Nada conforme às precisas leis da óptica. Passei algumas noites sem
dormir, em estado de pânico.
Algo
na composição do material estaria gerando isso? Eu sabia tratar-se
de algo assim, mas não tinha conhecimentos nem coragem de buscar
ajuda. Lembrava-me de um professor na Universidade que dizia: "Se
algo novo é descoberto e não se enquadra nas leis científicas
existentes, modificamos as leis da ciência para acomodar o novo
fenômeno".
Lembrei
que os antigos falavam do lekton, a linguagem, o sentido,
como um dos incorporais que estruturavam o universo. O lugar, o tempo
e o vazio precisam da lógica como elemento fundante.
Escondia-me
no mais escuro da madrugada para observar o fenômeno. Algo ainda
mais assustador aconteceu: pareceu-me ver, desfocado, algo como -
maldito seja eu – o que seria aquilo? Era como se o material
mostrasse um pouco meu próprio rosto. Fui tomado de intensa agitação
e fiquei dias entre a melancolia e a insônia. Minha esposa se
preocupou. Por fim, sonhei com o terrível olhar - cansado,
solitário, como os ansiosos olhos de um comerciante. Voltei ao céu.
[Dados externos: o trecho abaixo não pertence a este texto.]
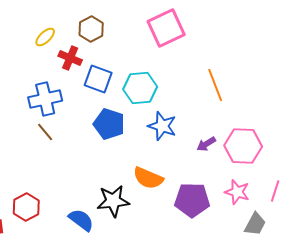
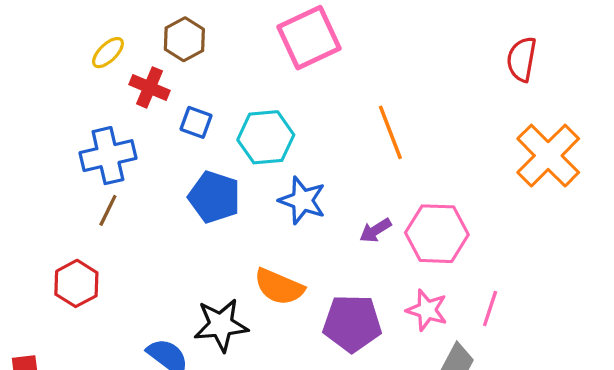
blue square: (98, 79) -> (196, 122), size x0.7
brown line: (45, 132) -> (108, 210), turned 66
red hexagon: (26, 207) -> (76, 283), moved

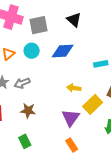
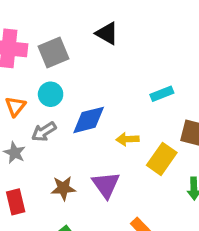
blue diamond: (63, 51) -> (89, 120), moved
gray arrow: (22, 83) -> (44, 132), moved
purple triangle: (71, 118) -> (106, 185), moved

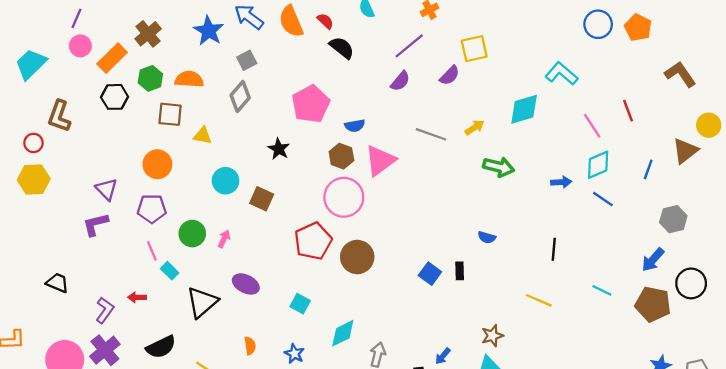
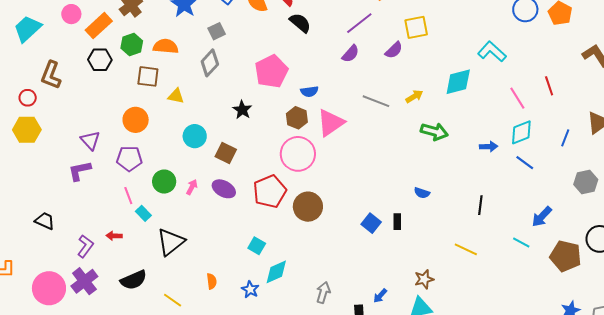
blue arrow: (653, 260) -> (542, 217), moved
purple ellipse: (246, 284) -> (224, 189), moved
cyan diamond: (343, 333) -> (276, 272), moved

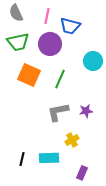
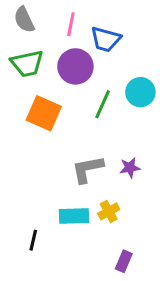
green line: (60, 79) -> (103, 104), moved
cyan rectangle: (49, 158) -> (74, 216), moved

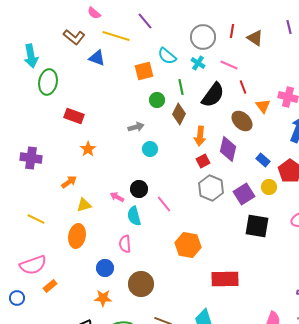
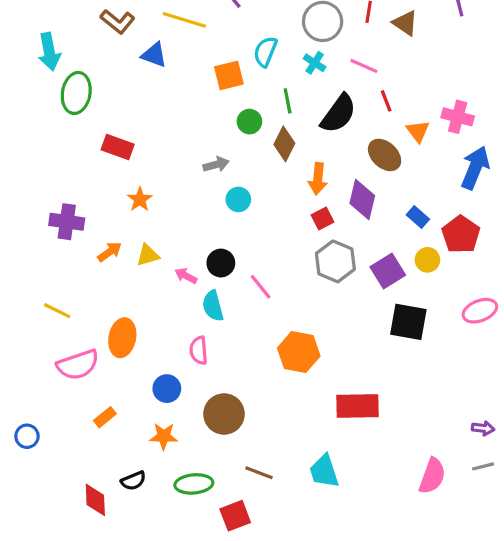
cyan semicircle: (167, 56) -> (265, 52), turned 72
purple cross: (31, 158) -> (67, 222), moved
yellow triangle: (84, 205) -> (148, 255), moved
pink semicircle: (33, 265) -> (78, 365), moved
orange rectangle: (50, 286) -> (105, 417), moved

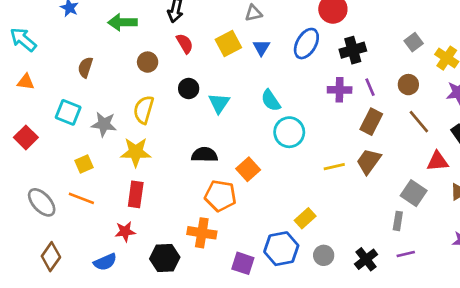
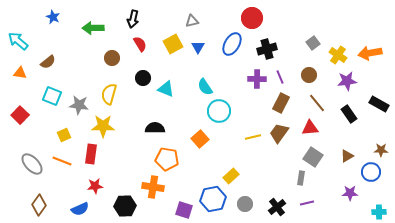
brown semicircle: (85, 67) -> (48, 62), moved, turned -147
cyan triangle: (219, 103) -> (166, 89), turned -42
red triangle: (438, 161) -> (310, 128), moved
orange square: (248, 169) -> (200, 139), moved
red rectangle: (136, 194) -> (91, 154), moved

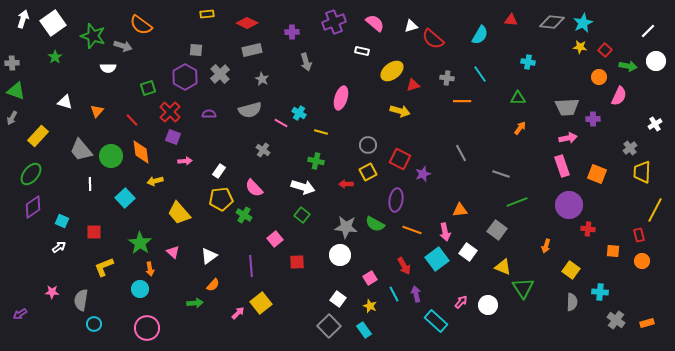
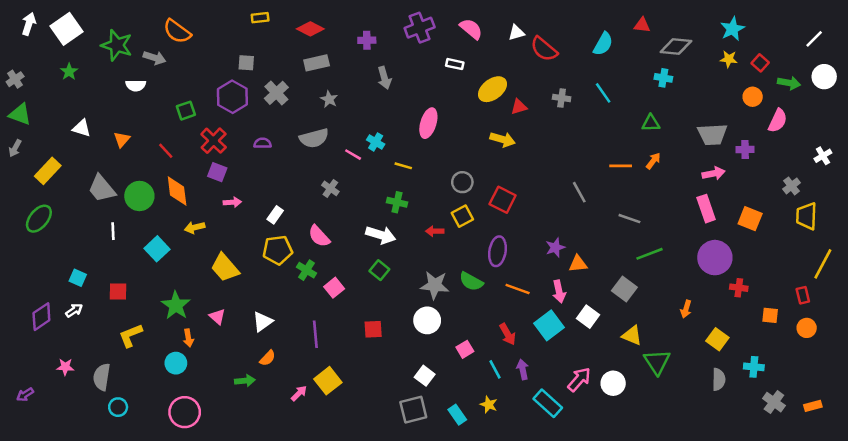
gray diamond: (552, 22) -> (676, 46), moved
gray cross: (12, 63) -> (15, 79), turned -32
orange line: (462, 101) -> (621, 166), moved
purple star: (423, 174) -> (555, 248), moved
purple diamond: (33, 207) -> (41, 317), moved
pink square: (275, 239) -> (334, 288), moved
pink arrow: (461, 302) -> (579, 379), size x1.5
yellow star: (370, 306) -> (489, 405), moved
gray square: (329, 326) -> (413, 410), turned 30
Esperei algumas noites. Finalmente, o fenômeno se repetiu.
Convencido
estar passando por uma espécie de delírio, fruto do intenso
trabalho científico, retirei-me para nossa casa no campo e deixei as
aulas na Universidade. Minha filha foi morar comigo para dar-me o
mínimo de conforto. Mesmo assim, sonhava com um homem triste,
infernizado por uma mulher extravagante, com um enteado feroz e uma
enteada rabugenta. Eu via uma loja com crânios de tigre, aquários
vazios, peças de xadrez, armaduras e punhais.
Um
antigo filósofo afirmou que "os átomos são fisicamente
indivisíveis, e não há motivo para um átomo não ser tão grande
como um universo". É preciso dizer que, dentre as filosofias conhecidas, existem as mais bizarras – uma teoria nunca é
verdadeira ou falsa, e mesmo duas teorias opostas podem conviver.
(Uma piada do meio diz que um físico natural nada mais é que um
artista do método). Haviam aquelas teorias que falam do universo com
uma estrutura semelhante a uma árvore de histórias paralelas e
alternativas mutuamente excludentes e até mesmo como um conjunto
complexo de "bolhas" com contato limitado. Já se propôs
que múltiplos universos estariam em expansão alternada: haveria uma
energia estática do cosmos que converteria constantemente energia em
matéria (teoria dos buracos no queijo). Recentemente se têm falado
sobre a interferência do observador como intrínseca e de como a
"realidade", em determinado nível, seria apenas a soma de
diferentes possibilidades excludentes calculáveis. Algumas
propriedades poderiam mesmo ter origem em dimensões físicas
invisíveis, que “vazariam” por uma “membrana” que ligaria
universos.
Acabei
contando meu segredo à minha filha. Ela ficou muito perturbada e
chamou um médico.
Que
deveria eu fazer? Destruí minhas anotações e meus inventos.
Dediquei-me à literatura. Deixo esse manuscrito, na esperança de
que alguém... Não, não tenho esperança.